*** DATA FOR PROCESSING Section Begins ***

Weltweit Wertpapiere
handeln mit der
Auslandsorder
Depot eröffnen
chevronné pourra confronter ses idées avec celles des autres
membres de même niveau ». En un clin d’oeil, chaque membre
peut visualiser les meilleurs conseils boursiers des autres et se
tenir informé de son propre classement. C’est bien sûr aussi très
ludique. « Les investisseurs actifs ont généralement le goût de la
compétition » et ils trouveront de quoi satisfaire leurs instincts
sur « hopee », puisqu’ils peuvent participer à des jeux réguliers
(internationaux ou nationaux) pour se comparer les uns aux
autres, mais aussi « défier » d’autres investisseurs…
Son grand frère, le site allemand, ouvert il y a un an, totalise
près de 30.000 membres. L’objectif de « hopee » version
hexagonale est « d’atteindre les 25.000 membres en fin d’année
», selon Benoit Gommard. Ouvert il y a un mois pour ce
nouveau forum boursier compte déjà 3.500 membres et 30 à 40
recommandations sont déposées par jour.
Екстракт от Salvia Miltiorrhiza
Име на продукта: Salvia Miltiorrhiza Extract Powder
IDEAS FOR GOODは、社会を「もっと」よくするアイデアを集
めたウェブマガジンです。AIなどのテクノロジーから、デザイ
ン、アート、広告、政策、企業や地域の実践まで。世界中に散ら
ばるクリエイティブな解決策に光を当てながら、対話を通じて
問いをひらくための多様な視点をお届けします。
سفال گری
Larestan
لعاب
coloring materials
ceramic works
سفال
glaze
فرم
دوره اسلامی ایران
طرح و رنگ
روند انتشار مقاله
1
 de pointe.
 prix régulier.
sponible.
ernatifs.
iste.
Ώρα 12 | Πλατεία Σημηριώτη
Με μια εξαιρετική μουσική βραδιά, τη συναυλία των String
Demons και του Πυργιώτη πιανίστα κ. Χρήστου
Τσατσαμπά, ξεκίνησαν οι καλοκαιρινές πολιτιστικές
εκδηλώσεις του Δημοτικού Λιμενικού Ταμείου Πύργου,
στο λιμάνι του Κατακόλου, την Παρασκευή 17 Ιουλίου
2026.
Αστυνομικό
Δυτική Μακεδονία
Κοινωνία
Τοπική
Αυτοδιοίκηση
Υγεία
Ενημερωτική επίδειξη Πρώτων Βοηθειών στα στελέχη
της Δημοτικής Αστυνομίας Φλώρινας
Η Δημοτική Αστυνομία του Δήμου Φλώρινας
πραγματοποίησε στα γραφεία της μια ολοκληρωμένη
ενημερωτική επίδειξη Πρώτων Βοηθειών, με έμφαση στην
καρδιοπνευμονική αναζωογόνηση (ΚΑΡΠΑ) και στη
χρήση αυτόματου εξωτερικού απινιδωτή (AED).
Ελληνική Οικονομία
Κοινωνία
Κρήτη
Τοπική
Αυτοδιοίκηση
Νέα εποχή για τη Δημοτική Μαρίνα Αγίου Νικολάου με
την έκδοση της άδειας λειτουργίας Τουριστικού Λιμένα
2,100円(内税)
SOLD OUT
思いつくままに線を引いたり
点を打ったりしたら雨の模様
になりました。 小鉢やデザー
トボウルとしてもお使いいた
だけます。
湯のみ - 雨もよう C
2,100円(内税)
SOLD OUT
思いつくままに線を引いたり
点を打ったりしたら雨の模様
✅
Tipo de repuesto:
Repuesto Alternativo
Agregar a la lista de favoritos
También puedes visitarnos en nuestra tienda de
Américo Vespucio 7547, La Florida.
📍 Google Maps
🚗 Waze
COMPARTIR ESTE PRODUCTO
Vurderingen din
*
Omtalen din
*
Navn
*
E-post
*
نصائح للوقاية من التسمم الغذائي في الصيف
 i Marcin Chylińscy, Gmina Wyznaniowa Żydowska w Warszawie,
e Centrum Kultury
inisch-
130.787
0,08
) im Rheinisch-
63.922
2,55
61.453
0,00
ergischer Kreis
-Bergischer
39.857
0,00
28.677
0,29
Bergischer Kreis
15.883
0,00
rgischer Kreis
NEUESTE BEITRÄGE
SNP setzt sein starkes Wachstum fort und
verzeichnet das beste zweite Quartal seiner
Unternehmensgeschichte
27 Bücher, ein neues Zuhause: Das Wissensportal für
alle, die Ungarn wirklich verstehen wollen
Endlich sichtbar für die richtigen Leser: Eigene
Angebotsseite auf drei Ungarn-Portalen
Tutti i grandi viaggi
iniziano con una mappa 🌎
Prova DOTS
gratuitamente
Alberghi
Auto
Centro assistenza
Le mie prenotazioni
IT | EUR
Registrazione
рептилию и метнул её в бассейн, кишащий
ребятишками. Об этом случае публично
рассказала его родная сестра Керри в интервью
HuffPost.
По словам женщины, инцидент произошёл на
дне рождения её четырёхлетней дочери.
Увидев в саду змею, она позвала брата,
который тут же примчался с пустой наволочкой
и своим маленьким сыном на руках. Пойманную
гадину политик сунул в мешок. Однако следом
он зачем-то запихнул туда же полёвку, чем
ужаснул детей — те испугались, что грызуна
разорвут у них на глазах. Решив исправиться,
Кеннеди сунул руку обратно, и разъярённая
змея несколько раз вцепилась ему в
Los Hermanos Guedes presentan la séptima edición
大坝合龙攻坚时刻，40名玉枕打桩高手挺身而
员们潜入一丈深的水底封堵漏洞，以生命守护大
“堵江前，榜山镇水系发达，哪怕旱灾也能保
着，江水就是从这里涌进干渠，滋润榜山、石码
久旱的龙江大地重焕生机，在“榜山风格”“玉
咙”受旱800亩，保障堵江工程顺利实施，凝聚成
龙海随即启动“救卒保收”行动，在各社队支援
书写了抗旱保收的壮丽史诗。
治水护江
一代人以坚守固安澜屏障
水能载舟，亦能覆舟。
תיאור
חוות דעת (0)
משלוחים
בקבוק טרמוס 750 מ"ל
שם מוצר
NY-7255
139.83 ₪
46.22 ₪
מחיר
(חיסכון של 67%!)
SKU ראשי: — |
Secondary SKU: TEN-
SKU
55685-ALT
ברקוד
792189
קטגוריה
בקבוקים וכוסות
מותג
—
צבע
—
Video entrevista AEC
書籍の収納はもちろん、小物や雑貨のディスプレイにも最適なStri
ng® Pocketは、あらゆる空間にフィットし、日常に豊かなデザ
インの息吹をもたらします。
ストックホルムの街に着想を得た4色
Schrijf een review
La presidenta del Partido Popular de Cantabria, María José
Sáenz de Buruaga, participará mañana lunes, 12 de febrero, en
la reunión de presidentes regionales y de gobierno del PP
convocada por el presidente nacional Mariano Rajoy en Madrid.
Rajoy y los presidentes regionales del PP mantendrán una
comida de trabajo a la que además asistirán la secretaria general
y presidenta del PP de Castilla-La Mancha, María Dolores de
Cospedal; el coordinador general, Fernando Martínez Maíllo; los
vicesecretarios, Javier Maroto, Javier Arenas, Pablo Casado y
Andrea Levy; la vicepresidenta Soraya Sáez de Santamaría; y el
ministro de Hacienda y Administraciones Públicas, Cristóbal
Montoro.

*** DATA FOR PROCESSING Section Ends ***

Whenever the string "Miltiorrhiza" shows up in a line of the records, copy that line.

Екстракт от Salvia Miltiorrhiza
Име на продукта: Salvia Miltiorrhiza Extract Powder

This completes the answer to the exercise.